Friday, April 22, 2011

Don't Let the Crickets Be


On Earth Day, I would usually write about protecting an animal. This time I am writing about capture.
And release.
It's dusk and my five year old hollers, " MooooOOOOOM!" and comes scampering at me, sliding across the Pergo flooring in his socks.
"Mom, Mom, Mom! Come quick, it's important!"
"What? " I ask as I attack a mountain of crusty dishes.
"Just come see!!" He urges.
"Okay, Okay." he face is too excited to let this moment pass.
We walk to the corner of the hallway and my other two sons have something surrounded on the floor.
It's a little brown cricket.
" Mom! There's a CRICKET in the house!!!!" They are inspecting it. It's fun for them. My two year looks like he is going to poke or squash it.
"Leave the cricket be." I say. It's just one little cricket, but I don't need a squashed cricket mess to clean up.
"The Chinese say they are good luck. " I say importantly. I walk back to my dishes.
It occurs to me briefly that it is an insect and I should probably catch and release it outside. But I don't. I choose to be lazy about it and do other things. The dishes seem much more pressing at the time.

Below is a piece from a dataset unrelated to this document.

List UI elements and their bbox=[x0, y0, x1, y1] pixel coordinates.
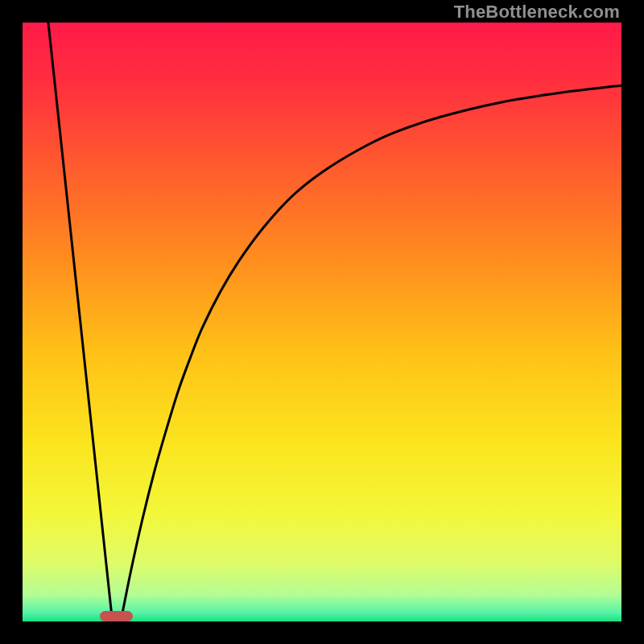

The next time my kids see a cricket in a different area of the house I think it's the same one and it hops away under the couch. Not my problem.
Then,pretty soon, we start seeing one in the kitchen, one in the boys room, and the chirping starts up at night.

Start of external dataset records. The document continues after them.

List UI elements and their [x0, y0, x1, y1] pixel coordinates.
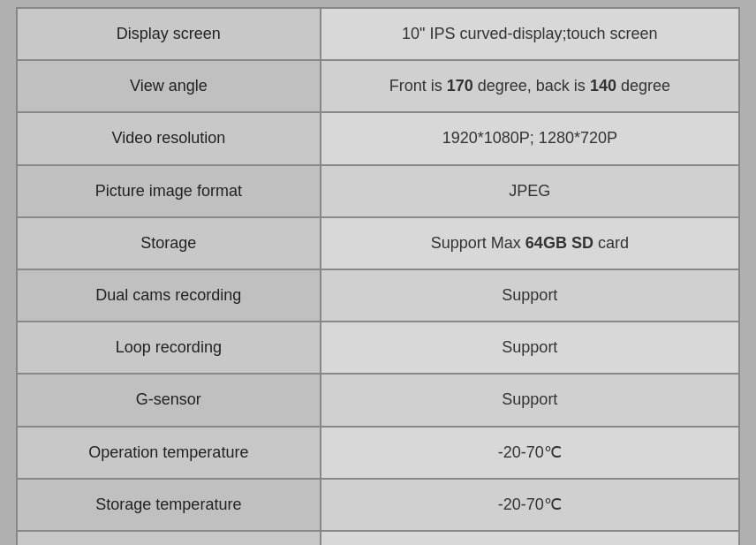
table-row: Dual cams recordingSupport	[18, 269, 738, 322]
spec-label: Storage temperature	[18, 479, 321, 531]
spec-label: Display screen	[18, 9, 321, 60]
spec-label: Storage	[18, 217, 321, 269]
specs-table-container: Display screen10" IPS curved-display;tou…	[16, 7, 740, 545]
table-row: Loop recordingSupport	[18, 322, 738, 374]
spec-label: Battery	[18, 531, 321, 545]
spec-value: Support	[321, 322, 738, 374]
spec-value: -20-70℃	[321, 427, 738, 479]
spec-value: JPEG	[321, 165, 738, 217]
spec-label: Operation temperature	[18, 427, 321, 479]
table-row: Display screen10" IPS curved-display;tou…	[18, 9, 738, 60]
spec-label: Video resolution	[18, 112, 321, 164]
spec-label: G-sensor	[18, 374, 321, 426]
table-row: Picture image formatJPEG	[18, 165, 738, 217]
spec-value: Support	[321, 269, 738, 322]
spec-value: Support	[321, 374, 738, 426]
table-row: G-sensorSupport	[18, 374, 738, 426]
table-row: StorageSupport Max 64GB SD card	[18, 217, 738, 269]
table-row: Batterylithium battery 800mAh	[18, 531, 738, 545]
spec-label: Dual cams recording	[18, 269, 321, 322]
spec-value: Front is 170 degree, back is 140 degree	[321, 60, 738, 112]
table-row: View angleFront is 170 degree, back is 1…	[18, 60, 738, 112]
spec-value: lithium battery 800mAh	[321, 531, 738, 545]
spec-label: View angle	[18, 60, 321, 112]
table-row: Storage temperature-20-70℃	[18, 479, 738, 531]
spec-label: Loop recording	[18, 322, 321, 374]
spec-value: 10" IPS curved-display;touch screen	[321, 9, 738, 60]
specs-table: Display screen10" IPS curved-display;tou…	[18, 9, 738, 545]
spec-value: -20-70℃	[321, 479, 738, 531]
spec-value: 1920*1080P; 1280*720P	[321, 112, 738, 164]
spec-label: Picture image format	[18, 165, 321, 217]
table-row: Operation temperature-20-70℃	[18, 427, 738, 479]
table-row: Video resolution1920*1080P; 1280*720P	[18, 112, 738, 164]
spec-value: Support Max 64GB SD card	[321, 217, 738, 269]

One night I am up late getting a late night snack, and I pass my husband who is sleeping on the couch due to his increased snoring when he is mildly congested. The crickets are peeping away, one here, one there, hidden little noises making a symphony around us. The pitch and volume is incredible, really. It's loud. The suckers have been multypling in my house.

"How can you sleep?" I ask my husband.
"Doesn't bother me." he mumbles sleepily.
It bothers me. I am not tending house for a cricket festival of mating insects!
Pretty soon, they have migrated, unseen, into MY bedroom and they are keeping me up at night. I am frustrated because before, earlier, I could see the one or two crickets, but now, I can't see where they are to get rid of them!

It occurs to me that there are lots of places in my life, where I have let the "crickets" be.
When the conversation I had with a family memeber doesn't go exactly the way I intended, ah oh well, next time it will be better. I have other things I need to tend to right now.
When the toys start piling up in the livingroom, I think later, later...
When I exceed our budget one month and then another month, I keep thinking, oh it will be fine.

Then, one night, the noises in my head are a cacophony of those put off things, the rewind button keeps automaticlly replaying what my family member said and what I stupidly said back. The toys are driving my bonkers and I hate the way I ineffectively yelled at the kids about them today. The budget has me feel like I am in game of slipe and slide, only it's not fun, and I have been tossing and turning and cranky with my husband.
These "crickets", things that just don't belong there or just don't work for me, but I chose to ignore them, are now keeping me awake at night. They are robbing my peace of mind and stealing increments of my wellbeing and patience. Because I let them, because I chose not to catch and release right when I noticed them the first time.
I can see now that there are just actions to take, catch and release...catch the words that just came out of my mouth and release them by acknowledging that those words are RIGHT there. I said them. And that's not what I want in our space. And then shooo! out they go. And we have a new clear space to create something new.
Same with the toys and the bills, just acknowledge that they are there, right THEN, catch the issue and release it where it belongs. The toys go where they go and a system for having them go that way. The money goes where it goes and we consistently have it go there.
By taking these steps I begin to have a new found freedom in those areas, and find myself being much more present and bold in handling other areas of my life as well. I am writing more consistently, being much more present with my children. I am taking care of business with my business and in communication immediately with my husband.

In fact, my husband teams up with me, hears a cricket inside the portable cassete player in our bedroom the other day, and moves the squatter and boom box outside. I feel a minor sense of victory.